What is needed:
Keep every word the same. Repeat the records without their images.

Extracted entries:
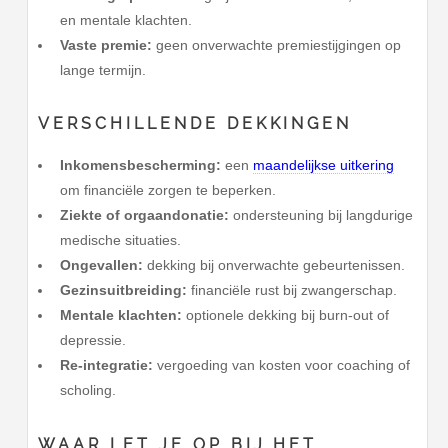
en mentale klachten.
Vaste premie:
geen onverwachte premiestijgingen op
lange termijn.
VERSCHILLENDE DEKKINGEN
Inkomensbescherming:
een
maandelijkse uitkering
om financiële zorgen te beperken.
Ziekte of orgaandonatie:
ondersteuning bij langdurige
medische situaties.
Ongevallen:
dekking bij onverwachte gebeurtenissen.
Gezinsuitbreiding:
financiële rust bij zwangerschap.
Mentale klachten:
optionele dekking bij burn-out of
depressie.
Re-integratie:
vergoeding van kosten voor coaching of
scholing.
WAAR LET JE OP BIJ HET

Written solution:
en mentale klachten.
Vaste premie:
geen onverwachte premiestijgingen op
lange termijn.
VERSCHILLENDE DEKKINGEN
Inkomensbescherming:
een
maandelijkse uitkering
om financiële zorgen te beperken.
Ziekte of orgaandonatie:
ondersteuning bij langdurige
medische situaties.
Ongevallen:
dekking bij onverwachte gebeurtenissen.
Gezinsuitbreiding:
financiële rust bij zwangerschap.
Mentale klachten:
optionele dekking bij burn-out of
depressie.
Re-integratie:
vergoeding van kosten voor coaching of
scholing.
WAAR LET JE OP BIJ HET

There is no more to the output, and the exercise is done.